### What the task requires
Below, locate the line that contains "material de poliéster, resistencia al". Repeat exactly from that line to the line that contains "maten. Mister Size", inclusive, leaving out the pictures.

(Entries supplied)

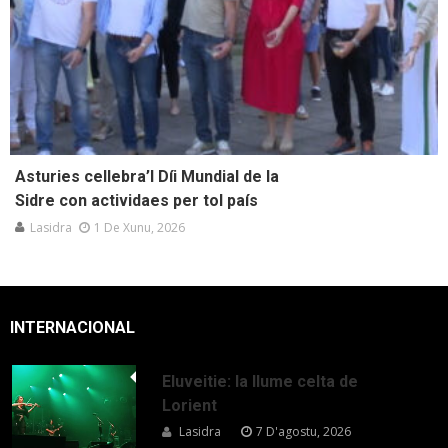
Asturies cellebra’l Díi Mundial de la
Sidre con actividaes per tol país
Lasidra
1 De Xunu, 2026
INTERNACIONAL
Eluveitie: la llume celta de
Lorient
Lasidra
7 D'agostu, 2026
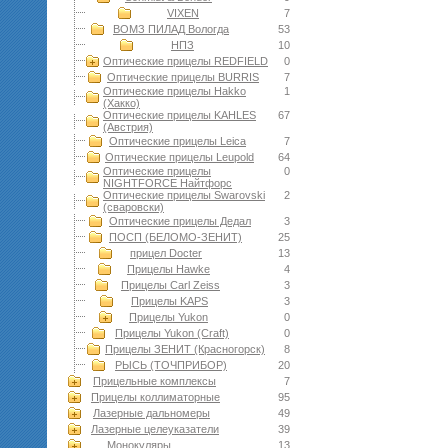
VIXEN
7
ВОМЗ ПИЛАД Вологда
53
НПЗ
10
Оптические прицелы REDFIELD
0
Оптические прицелы BURRIS
7
Оптические прицелы Hakko
1
(Хакко)
Оптические прицелы KAHLES
67
(Австрия)
Оптические прицелы Leica
7
Оптические прицелы Leupold
64
Оптические прицелы
0
NIGHTFORCE Найтфорс
Оптические прицелы Swarovski
2
(сваровски)
Оптические прицелы Дедал
3
ПОСП (БЕЛОМО-ЗЕНИТ)
25
прицел Docter
13
Прицелы Hawke
4
Прицелы Carl Zeiss
3
Прицелы KAPS
3
Прицелы Yukon
0
Прицелы Yukon (Craft)
0
Прицелы ЗЕНИТ (Красногорск)
8
РЫСЬ (ТОЧПРИБОР)
20
Прицельные комплексы
7
Прицелы коллиматорные
95
Лазерные дальномеры
49
Лазерные целеуказатели
39
Монокуляры
13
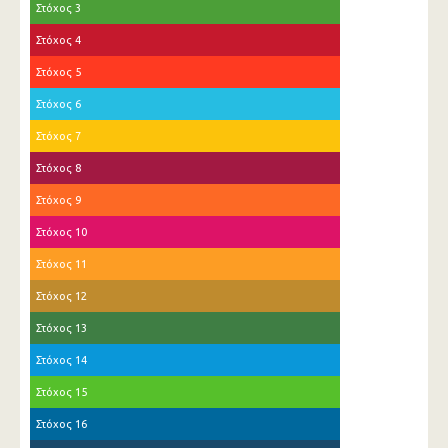
Στόχος 3
Στόχος 4
Στόχος 5
Στόχος 6
Στόχος 7
Στόχος 8
Στόχος 9
Στόχος 10
Στόχος 11
Στόχος 12
Στόχος 13
Στόχος 14
Στόχος 15
Στόχος 16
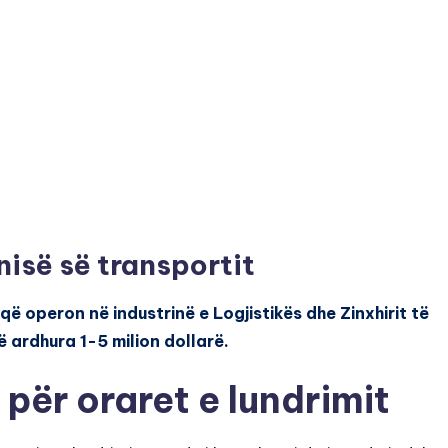
isë së transportit
ë operon në industrinë e Logjistikës dhe Zinxhirit të
ë ardhura 1-5 milion dollarë.
për oraret e lundrimit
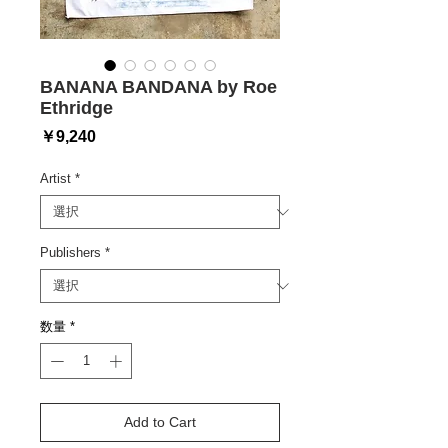
BANANA BANDANA by Roe
Ethridge
価
￥9,240
格
Artist
*
Publishers
*
数量
*
Add to Cart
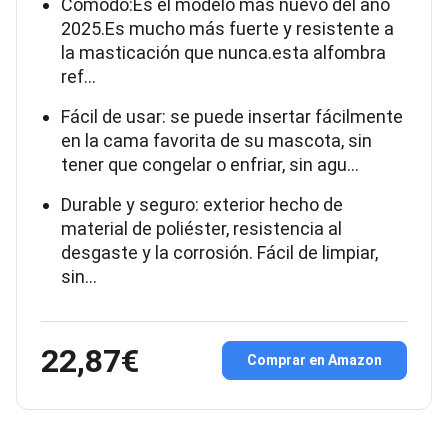
Cómodo:Es el modelo más nuevo del año
2025.Es mucho más fuerte y resistente a
la masticación que nunca.esta alfombra
ref…
Fácil de usar: se puede insertar fácilmente
en la cama favorita de su mascota, sin
tener que congelar o enfriar, sin agu…
Durable y seguro: exterior hecho de
material de poliéster, resistencia al
desgaste y la corrosión. Fácil de limpiar,
sin…
22,87€
Comprar en Amazon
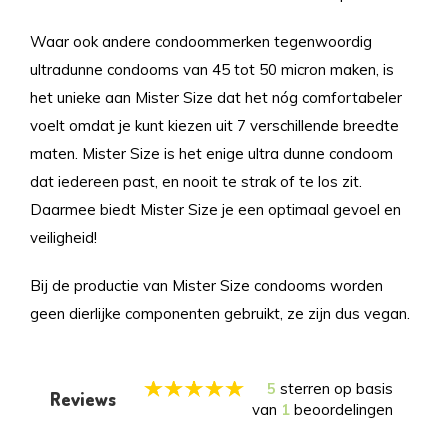
Waar ook andere condoommerken tegenwoordig
ultradunne condooms van 45 tot 50 micron maken, is
het unieke aan Mister Size dat het nóg comfortabeler
voelt omdat je kunt kiezen uit 7 verschillende breedte
maten. Mister Size is het enige ultra dunne condoom
dat iedereen past, en nooit te strak of te los zit.
Daarmee biedt Mister Size je een optimaal gevoel en
veiligheid!
Bij de productie van Mister Size condooms worden
geen dierlijke componenten gebruikt, ze zijn dus vegan.
5
sterren op basis
Reviews
van
1
beoordelingen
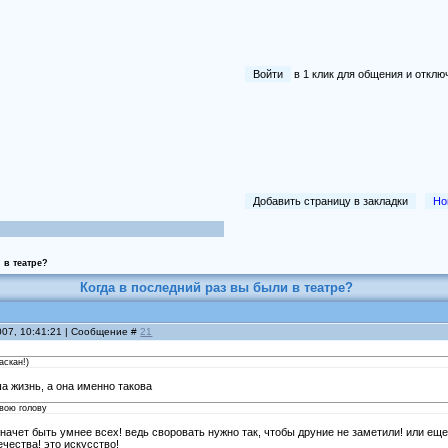
Войти
в 1 клик для общения и отк
Добавить страницу в закладки
Но
 в театре?
Когда в последний раз вы были в театре?
007, 10:41:21 | Сообщение #
21
аскан!)
а жизнь, а она именно такова
свою голову
 значет быть умнее всех! ведь своровать нужно так, чтобы друние не заметили! или ещ
ечества! это искусство!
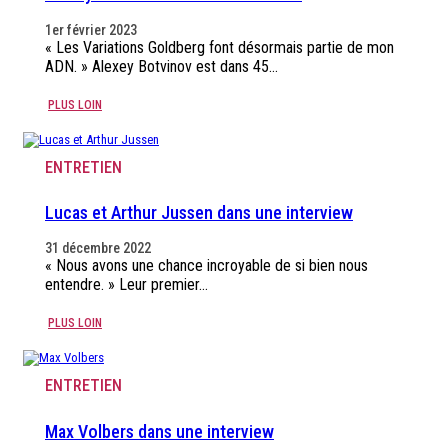
1er février 2023
« Les Variations Goldberg font désormais partie de mon
ADN. » Alexey Botvinov est dans 45…
PLUS LOIN
ENTRETIEN
Lucas et Arthur Jussen dans une interview
31 décembre 2022
« Nous avons une chance incroyable de si bien nous
entendre. » Leur premier…
PLUS LOIN
ENTRETIEN
Max Volbers dans une interview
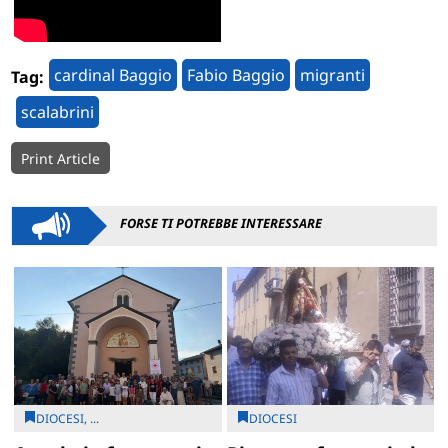
cardinal Baggio
Fabio Baggio
migranti
Tag:
scalabrini
Print Article
FORSE TI POTREBBE INTERESSARE
DIOCESI, ...
DIOCESI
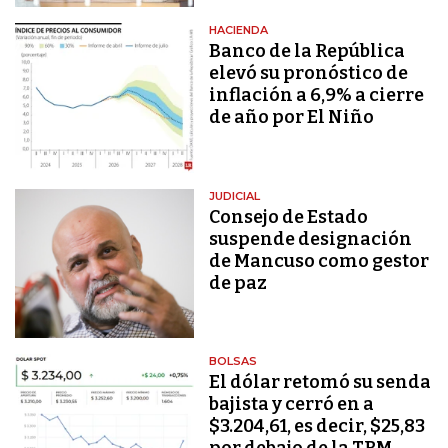
HACIENDA
Banco de la República
elevó su pronóstico de
inflación a 6,9% a cierre
de año por El Niño
JUDICIAL
Consejo de Estado
suspende designación
de Mancuso como gestor
de paz
BOLSAS
El dólar retomó su senda
bajista y cerró en a
$3.204,61, es decir, $25,83
por debajo de la TRM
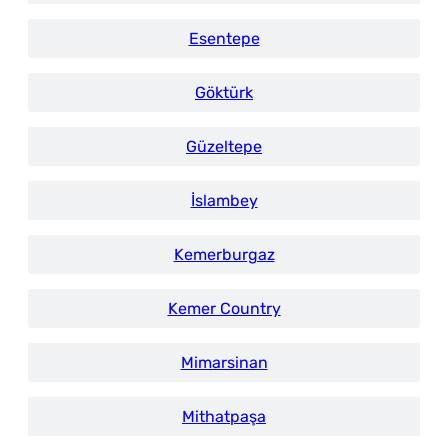
Esentepe
Göktürk
Güzeltepe
İslambey
Kemerburgaz
Kemer Country
Mimarsinan
Mithatpaşa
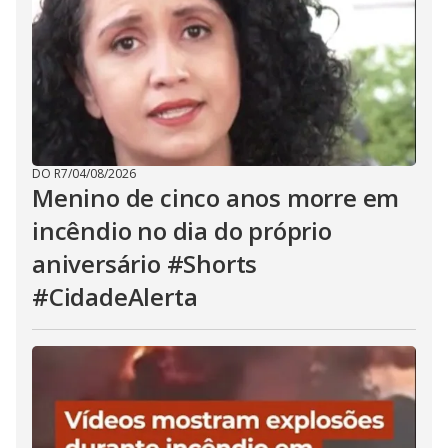
DO R7
/
04/08/2026
Menino de cinco anos morre em
incêndio no dia do próprio
aniversário #Shorts
#CidadeAlerta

(End Entries supplied)

### Exercise solution
material de poliéster, resistencia al
desgaste y la corrosión. Fácil de limpiar,
sin…
22,87€
Comprar en Amazon
Waar ook andere condoommerken tegenwoordig
ultradunne condooms van 45 tot 50 micron maken, is
het unieke aan Mister Size dat het nóg comfortabeler
voelt omdat je kunt kiezen uit 7 verschillende breedte
maten. Mister Size is het enige ultra dunne condoom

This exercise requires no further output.